THE DATA below:

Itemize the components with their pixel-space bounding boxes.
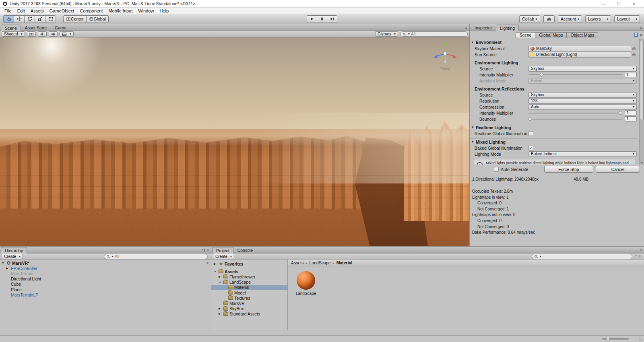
- collab-button[interactable]: Collab▾: [519, 15, 540, 23]
- scene-lighting-toggle[interactable]: [38, 31, 47, 37]
- panel-menu-icon[interactable]: ≡: [640, 248, 642, 252]
- resize-grip-icon[interactable]: [639, 338, 642, 341]
- panel-menu-icon[interactable]: ≡: [465, 26, 467, 30]
- auto-generate-checkbox[interactable]: [494, 167, 499, 172]
- tab-scene[interactable]: Scene: [1, 25, 21, 31]
- lock-icon[interactable]: [202, 250, 205, 252]
- layers-dropdown[interactable]: Layers▾: [585, 15, 611, 23]
- mixed-lighting-header[interactable]: ▼ Mixed Lighting: [470, 138, 638, 145]
- env-lighting-source-dropdown[interactable]: Skybox▾: [528, 66, 637, 72]
- foldout-icon[interactable]: ▶: [219, 275, 222, 278]
- favorites-row[interactable]: ▶ ★ Favorites: [211, 261, 287, 266]
- menu-component[interactable]: Component: [77, 8, 105, 13]
- step-button[interactable]: [327, 15, 337, 23]
- rotate-tool-button[interactable]: [24, 15, 35, 23]
- refl-source-dropdown[interactable]: Skybox▾: [528, 92, 637, 98]
- menu-assets[interactable]: Assets: [28, 8, 47, 13]
- force-stop-button[interactable]: Force Stop: [544, 166, 593, 173]
- minimize-button[interactable]: –: [596, 1, 611, 6]
- scene-viewport[interactable]: Persp: [0, 37, 469, 246]
- lock-icon[interactable]: [634, 256, 637, 258]
- tree-item-standard-assets[interactable]: ▶ Standard Assets: [211, 311, 287, 317]
- panel-menu-icon[interactable]: ≡: [207, 248, 209, 252]
- menu-mobile-input[interactable]: Mobile Input: [105, 8, 135, 13]
- scroll-down-icon[interactable]: ▼: [640, 161, 644, 164]
- baked-gi-checkbox[interactable]: ✓: [528, 146, 533, 150]
- lighting-mode-dropdown[interactable]: Baked Indirect▾: [528, 151, 637, 157]
- env-intensity-value[interactable]: 1: [625, 72, 637, 77]
- object-picker-icon[interactable]: ◎: [631, 52, 637, 57]
- menu-window[interactable]: Window: [135, 8, 157, 13]
- foldout-icon[interactable]: ▼: [214, 270, 217, 273]
- project-search-input[interactable]: ▾: [532, 254, 632, 259]
- refl-intensity-slider[interactable]: [528, 110, 622, 116]
- lighting-tab-global-maps[interactable]: Global Maps: [535, 32, 567, 38]
- skybox-material-field[interactable]: MarsSky: [528, 46, 631, 52]
- foldout-icon[interactable]: ▼: [219, 281, 222, 284]
- tab-project[interactable]: Project: [212, 247, 233, 253]
- bake-progress-slider[interactable]: [602, 338, 629, 340]
- hierarchy-item[interactable]: Cube: [0, 282, 211, 287]
- pivot-mode-button[interactable]: Center: [63, 15, 87, 23]
- refl-intensity-value[interactable]: 1: [625, 110, 637, 115]
- menu-file[interactable]: File: [2, 8, 14, 13]
- scene-menu-icon[interactable]: ≡: [206, 261, 208, 265]
- foldout-icon[interactable]: ▶: [219, 307, 222, 310]
- compression-dropdown[interactable]: Auto▾: [528, 104, 637, 110]
- tree-item-material[interactable]: Material: [211, 285, 287, 290]
- rect-tool-button[interactable]: [45, 15, 56, 23]
- hierarchy-create-dropdown[interactable]: Create▾: [2, 254, 23, 259]
- scale-tool-button[interactable]: [35, 15, 45, 23]
- bounces-slider[interactable]: [528, 116, 622, 122]
- menu-edit[interactable]: Edit: [14, 8, 28, 13]
- tree-item-marsvr[interactable]: MarsVR: [211, 301, 287, 306]
- scene-orientation-gizmo[interactable]: [430, 39, 460, 68]
- hierarchy-item[interactable]: ▶ FPSController: [0, 266, 211, 271]
- close-button[interactable]: ×: [626, 1, 642, 6]
- tree-item-skybox[interactable]: ▶ SkyBox: [211, 306, 287, 311]
- panel-menu-icon[interactable]: ≡: [639, 254, 641, 258]
- hierarchy-item[interactable]: MarsTerrainLP: [0, 292, 211, 297]
- 2d-toggle[interactable]: 2D: [27, 31, 36, 37]
- cloud-button[interactable]: [543, 15, 555, 23]
- lighting-tab-scene[interactable]: Scene: [516, 32, 536, 38]
- draw-mode-dropdown[interactable]: Shaded▾: [2, 31, 25, 37]
- tab-game[interactable]: Game: [51, 24, 70, 31]
- breadcrumb-landscape[interactable]: LandScape: [310, 260, 331, 265]
- foldout-icon[interactable]: ▼: [2, 262, 5, 264]
- resolution-dropdown[interactable]: 128▾: [528, 98, 637, 104]
- lighting-scrollbar[interactable]: ▼: [639, 39, 644, 165]
- scrollbar-thumb[interactable]: [640, 40, 644, 120]
- tab-lighting[interactable]: Lighting: [496, 25, 519, 31]
- space-mode-button[interactable]: Global: [86, 15, 109, 23]
- effects-dropdown[interactable]: ▾: [60, 31, 74, 37]
- hierarchy-item[interactable]: MarsTerrain: [0, 271, 211, 276]
- scene-audio-toggle[interactable]: [49, 31, 58, 37]
- scene-row[interactable]: ▼ MarsVR* ≡: [0, 260, 211, 266]
- sun-source-field[interactable]: Directional Light (Light): [528, 52, 631, 58]
- tab-console[interactable]: Console: [233, 247, 257, 253]
- bounces-value[interactable]: 1: [625, 116, 637, 122]
- object-picker-icon[interactable]: ◎: [631, 46, 637, 51]
- maximize-button[interactable]: □: [611, 1, 626, 6]
- tree-item-assets[interactable]: ▼ Assets: [211, 269, 287, 274]
- gizmos-dropdown[interactable]: Gizmos▾: [375, 31, 398, 37]
- play-button[interactable]: [307, 15, 317, 23]
- realtime-gi-checkbox[interactable]: [528, 131, 533, 136]
- tab-asset-store[interactable]: Asset Store: [21, 24, 51, 31]
- tree-item-landscape[interactable]: ▼ LandScape: [211, 280, 287, 285]
- account-dropdown[interactable]: Account▾: [558, 15, 582, 23]
- tree-item-textures[interactable]: Textures: [211, 295, 287, 301]
- panel-menu-icon[interactable]: ≡: [640, 26, 642, 30]
- foldout-icon[interactable]: ▶: [214, 262, 217, 266]
- lighting-tab-object-maps[interactable]: Object Maps: [566, 32, 598, 38]
- foldout-icon[interactable]: ▶: [6, 267, 10, 270]
- hierarchy-item[interactable]: Plane: [0, 287, 211, 292]
- tab-hierarchy[interactable]: Hierarchy: [1, 247, 27, 253]
- menu-gameobject[interactable]: GameObject: [47, 8, 77, 13]
- environment-header[interactable]: ▼ Environment: [470, 39, 638, 45]
- tab-inspector[interactable]: Inspector: [471, 24, 496, 31]
- hierarchy-item[interactable]: Directional Light: [0, 276, 211, 282]
- breadcrumb-assets[interactable]: Assets: [291, 260, 304, 265]
- foldout-icon[interactable]: ▶: [219, 312, 222, 315]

End of THE DATA.

■ **ASSIGNED TASK**: In the entries above, count each line containing the word "material" and reply with only the count.

■ **REPLY**: 2